UN Security Council recommends António Guterres for a second term
By Rick Gladstone
UNITED NATIONS – The United Nations Security Council on Tuesday (8) formally recommended the re-election of António Guterres as secretary-general, assuring a second term for the Portuguese statesman that will keep him in office until 2027.
The recommendation, which goes to a ceremonial vote of approval by the 193-member General Assembly in a few weeks, ended any hope among the seven little-known contenders who had aspired to the job, including two women. The secretary-general position has been held by a man since the founding of the United Nations in 1945.

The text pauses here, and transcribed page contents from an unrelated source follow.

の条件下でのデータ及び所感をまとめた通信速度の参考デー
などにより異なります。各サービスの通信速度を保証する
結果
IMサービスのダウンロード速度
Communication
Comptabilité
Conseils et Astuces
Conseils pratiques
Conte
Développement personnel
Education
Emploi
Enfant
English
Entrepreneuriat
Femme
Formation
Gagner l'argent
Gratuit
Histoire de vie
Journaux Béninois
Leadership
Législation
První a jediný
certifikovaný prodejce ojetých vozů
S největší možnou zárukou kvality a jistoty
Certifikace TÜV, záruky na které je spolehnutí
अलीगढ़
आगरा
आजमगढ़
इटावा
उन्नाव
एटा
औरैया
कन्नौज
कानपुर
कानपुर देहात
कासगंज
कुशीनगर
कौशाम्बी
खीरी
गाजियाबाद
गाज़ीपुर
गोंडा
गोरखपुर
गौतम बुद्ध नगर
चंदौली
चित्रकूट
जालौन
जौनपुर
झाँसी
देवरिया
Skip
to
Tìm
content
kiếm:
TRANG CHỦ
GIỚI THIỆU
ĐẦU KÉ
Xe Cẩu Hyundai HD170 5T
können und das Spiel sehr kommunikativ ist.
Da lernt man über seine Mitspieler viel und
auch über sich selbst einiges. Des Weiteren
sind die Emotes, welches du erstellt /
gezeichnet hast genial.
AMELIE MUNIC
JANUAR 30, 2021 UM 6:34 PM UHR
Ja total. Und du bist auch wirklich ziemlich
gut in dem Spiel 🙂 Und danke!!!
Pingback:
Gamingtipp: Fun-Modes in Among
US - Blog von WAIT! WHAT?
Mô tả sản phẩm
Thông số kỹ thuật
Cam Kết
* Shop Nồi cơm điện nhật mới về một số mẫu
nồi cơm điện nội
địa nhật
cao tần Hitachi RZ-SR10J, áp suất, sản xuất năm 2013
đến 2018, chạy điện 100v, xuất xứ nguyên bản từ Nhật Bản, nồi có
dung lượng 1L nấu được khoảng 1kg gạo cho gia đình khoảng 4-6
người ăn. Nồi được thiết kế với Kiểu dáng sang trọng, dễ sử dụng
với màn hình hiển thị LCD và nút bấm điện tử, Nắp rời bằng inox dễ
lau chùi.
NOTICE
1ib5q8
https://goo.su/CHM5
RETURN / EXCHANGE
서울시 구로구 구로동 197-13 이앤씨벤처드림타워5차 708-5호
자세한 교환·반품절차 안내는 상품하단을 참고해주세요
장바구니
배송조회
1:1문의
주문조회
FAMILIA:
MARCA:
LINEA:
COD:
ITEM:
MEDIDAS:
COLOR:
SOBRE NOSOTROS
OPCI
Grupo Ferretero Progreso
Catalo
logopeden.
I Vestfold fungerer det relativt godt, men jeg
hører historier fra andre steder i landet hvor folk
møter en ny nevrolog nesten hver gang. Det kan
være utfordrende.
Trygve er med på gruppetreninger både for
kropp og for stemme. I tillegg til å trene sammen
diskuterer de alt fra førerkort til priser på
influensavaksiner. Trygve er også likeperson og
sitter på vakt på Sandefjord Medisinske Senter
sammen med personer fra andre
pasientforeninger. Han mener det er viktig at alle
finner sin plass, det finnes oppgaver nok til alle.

“I think he is an excellent secretary-general,” the ambassador from Estonia, Sven Jurgenson, president of the Security Council for June, told reporters at the UN headquarters after the decision. “He has proven worthy of the post.”

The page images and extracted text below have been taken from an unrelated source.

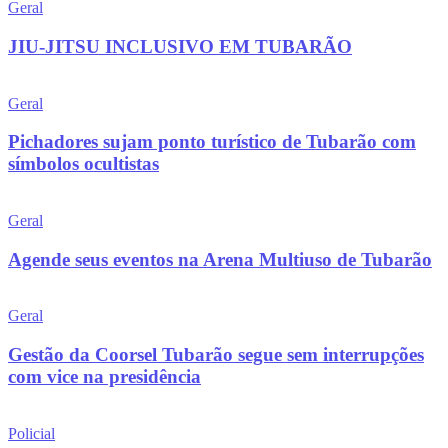
Geral
JIU-JITSU INCLUSIVO EM TUBARÃO
Geral
Pichadores sujam ponto turístico de Tubarão com
símbolos ocultistas
Geral
Agende seus eventos na Arena Multiuso de Tubarão
Geral
Gestão da Coorsel Tubarão segue sem interrupções
com vice na presidência
Policial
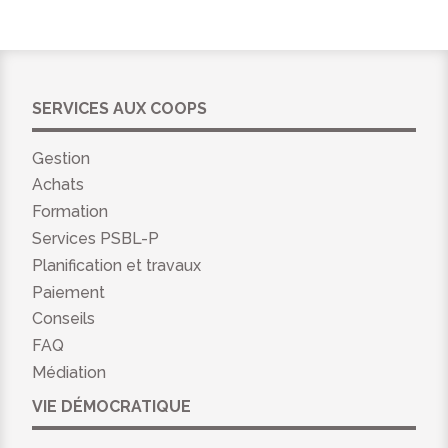
SERVICES AUX COOPS
Gestion
Achats
Formation
Services PSBL-P
Planification et travaux
Paiement
Conseils
FAQ
Médiation
VIE DÉMOCRATIQUE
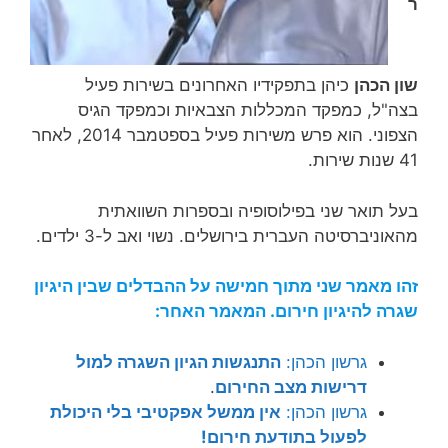
ר
שון הכהן
כיהן בתפקידיו האחרונים בשירות פעיל
בצה"ל, כמפקד המכללות הצבאיות וכמפקד הגיס
הצפוני. הוא פרש משירות פעיל בספטמבר 2014, לאחר
41 שנות שירות‏.
בעל תואר שני בפילוסופיה ובספרות השוואתית
מהאוניברסיטה העברית בירושלים. נשוי ואב ל-3 ילדים.
זהו מאמר שני מתוך חמישה על ההבדלים שבין היגיון
שגרה להיגיון חירום. המאמר האחר:
גרשון הכהן:
התנגשות הגיון השגרה למול
דרישות מצב החירום
.
גרשון הכהן:
אין ממשל אפקטיבי בלי היכולת
לפעול בתודעת חירום!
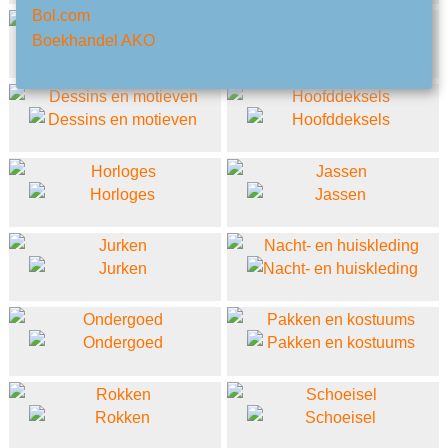
Bol.com
Boekhandel AKO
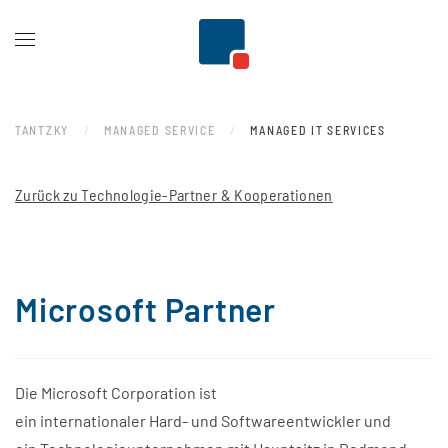
Zum Hauptinhalt springen
TANTZKY
MANAGED SERVICE
MANAGED IT SERVICES
Zurück zu Technologie-Partner & Kooperationen
Microsoft Partner
Die
Microsoft Corporation
ist
ein
internationaler
Hard-
und
Softwareentwickler
und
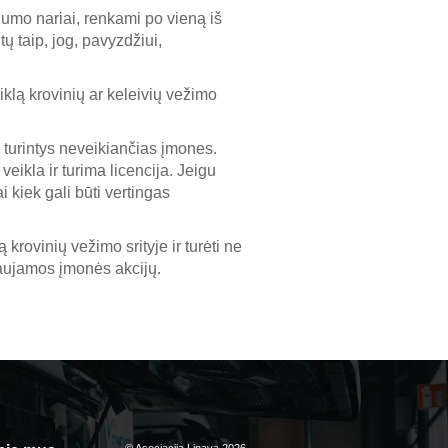
iumo nariai, renkami po vieną iš
tų taip, jog, pavyzdžiui,
iklą krovinių ar keleivių vežimo
k turintys neveikiančias įmones.
eikla ir turima licencija. Jeigu
ai kiek gali būti vertingas
ą krovinių vežimo srityje ir turėti ne
ovaujamos įmonės akcijų.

Guterres, 72, was the only officially recognized candidate this year for the 2022-27 term, despite a more competitive and transparent system under changes to the selection process first made in the 2016 election for secretary-general.
Activist groups that had hoped to see a woman picked said before the Security Council’s recommendation that as the incumbent, Guterres had a built-in advantage.
“This has always been a race of one, and there was never any real likelihood there would be a challenger,” said Lyric Thompson, senior director of policy and advocacy at the International Centre for Research on Women, a Washington-based group that grades the performance of the secretary-general. (For 2020 it gave Guterres a ‘B’, his highest score to date, versus a C-plus in 2017.)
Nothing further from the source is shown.